WHAT THE EXERCISE ASKS
Bring together all lines from the listing below that contain the string "Teneriffa".

........

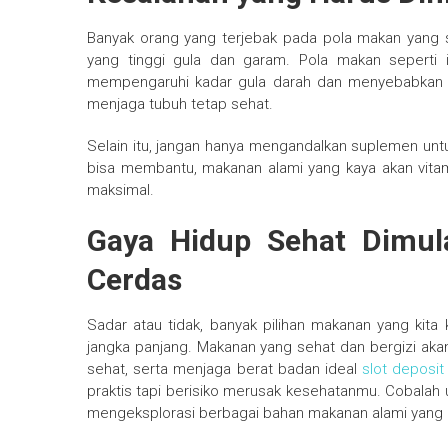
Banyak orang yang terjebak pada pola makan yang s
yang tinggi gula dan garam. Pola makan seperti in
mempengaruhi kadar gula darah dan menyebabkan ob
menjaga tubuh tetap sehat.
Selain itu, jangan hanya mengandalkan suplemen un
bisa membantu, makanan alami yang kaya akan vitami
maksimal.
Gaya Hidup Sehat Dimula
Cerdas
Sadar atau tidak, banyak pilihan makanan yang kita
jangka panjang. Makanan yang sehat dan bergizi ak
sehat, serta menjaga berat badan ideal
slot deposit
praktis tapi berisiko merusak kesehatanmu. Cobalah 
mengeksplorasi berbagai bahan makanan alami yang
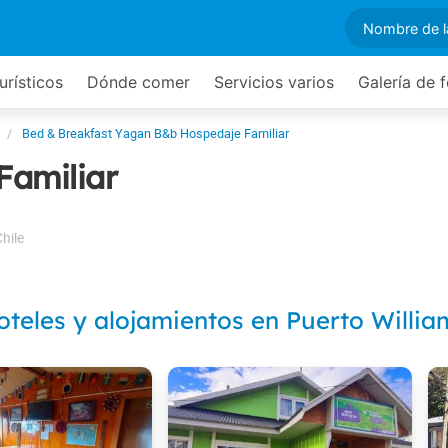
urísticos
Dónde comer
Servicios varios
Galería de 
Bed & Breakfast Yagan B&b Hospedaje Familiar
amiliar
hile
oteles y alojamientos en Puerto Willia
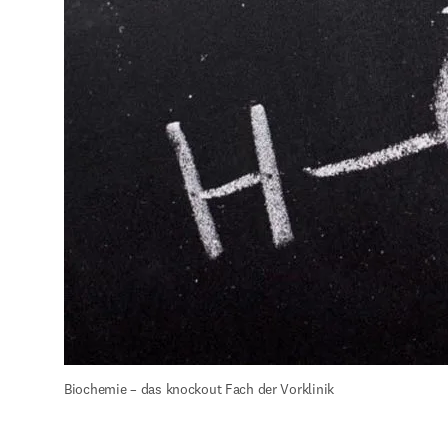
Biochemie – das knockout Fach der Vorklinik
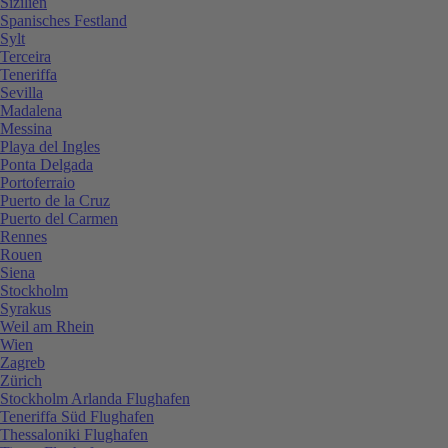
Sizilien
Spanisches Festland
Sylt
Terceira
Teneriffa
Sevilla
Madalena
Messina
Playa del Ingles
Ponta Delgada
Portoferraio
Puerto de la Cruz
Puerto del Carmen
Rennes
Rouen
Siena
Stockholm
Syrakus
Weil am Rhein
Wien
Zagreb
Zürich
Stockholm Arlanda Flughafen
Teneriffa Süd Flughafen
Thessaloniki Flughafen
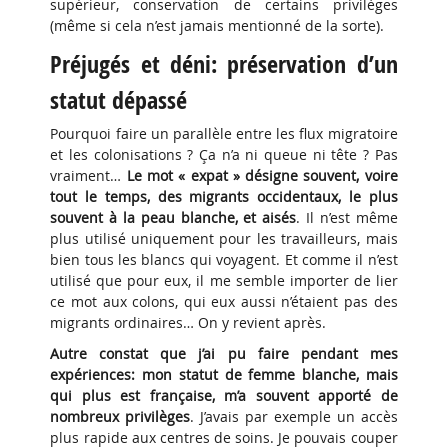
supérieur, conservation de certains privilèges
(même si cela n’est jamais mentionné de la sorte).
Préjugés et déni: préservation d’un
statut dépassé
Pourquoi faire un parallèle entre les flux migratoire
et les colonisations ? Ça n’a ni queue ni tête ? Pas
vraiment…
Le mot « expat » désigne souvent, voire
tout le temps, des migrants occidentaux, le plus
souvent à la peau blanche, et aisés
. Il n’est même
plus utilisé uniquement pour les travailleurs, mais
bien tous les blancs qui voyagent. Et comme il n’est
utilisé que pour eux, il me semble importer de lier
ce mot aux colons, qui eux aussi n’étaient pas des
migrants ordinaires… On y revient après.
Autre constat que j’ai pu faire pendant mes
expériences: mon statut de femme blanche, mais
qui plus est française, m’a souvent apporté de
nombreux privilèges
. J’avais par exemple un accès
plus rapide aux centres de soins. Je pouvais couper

........

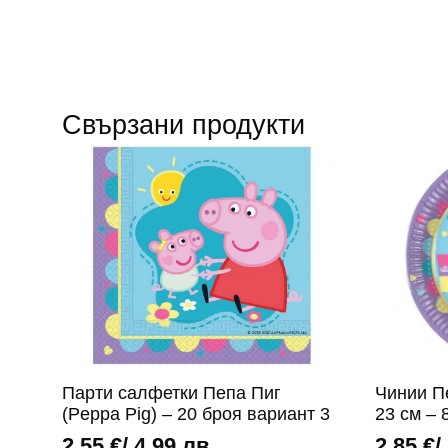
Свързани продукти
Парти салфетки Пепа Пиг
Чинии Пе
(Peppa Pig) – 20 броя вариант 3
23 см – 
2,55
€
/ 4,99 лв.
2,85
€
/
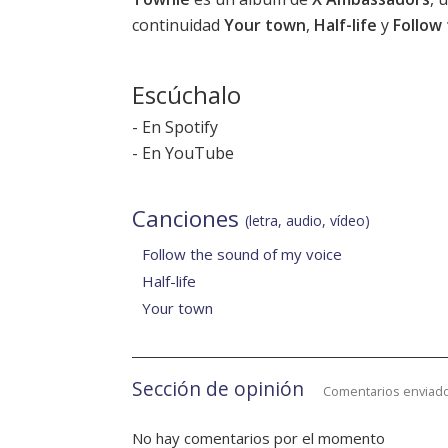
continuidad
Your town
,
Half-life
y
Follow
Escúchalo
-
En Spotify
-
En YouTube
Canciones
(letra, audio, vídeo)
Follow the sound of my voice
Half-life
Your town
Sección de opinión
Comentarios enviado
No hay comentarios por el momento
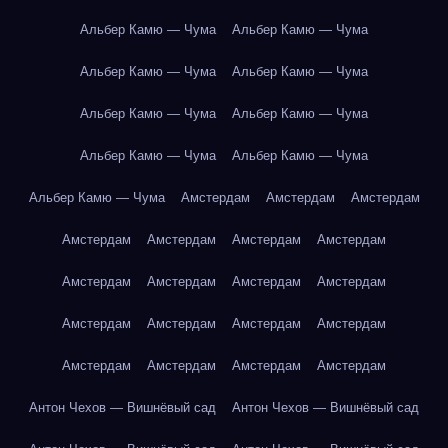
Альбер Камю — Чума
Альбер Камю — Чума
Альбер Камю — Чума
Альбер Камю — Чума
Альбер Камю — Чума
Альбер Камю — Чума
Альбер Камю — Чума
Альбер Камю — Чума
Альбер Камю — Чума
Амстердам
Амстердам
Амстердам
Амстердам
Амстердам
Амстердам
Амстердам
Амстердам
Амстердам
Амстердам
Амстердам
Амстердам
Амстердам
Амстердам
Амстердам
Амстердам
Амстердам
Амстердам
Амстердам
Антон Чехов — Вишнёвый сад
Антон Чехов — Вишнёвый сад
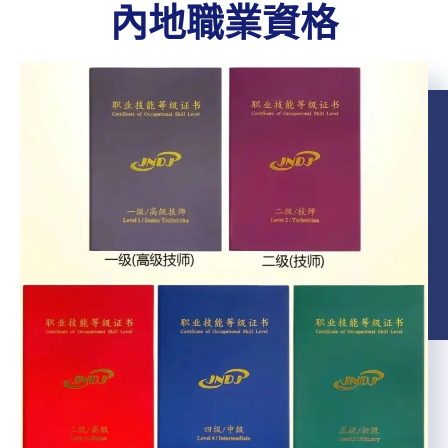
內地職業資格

........

ANSWER AREA
Teneriffa
Teneriffa Süd Flughafen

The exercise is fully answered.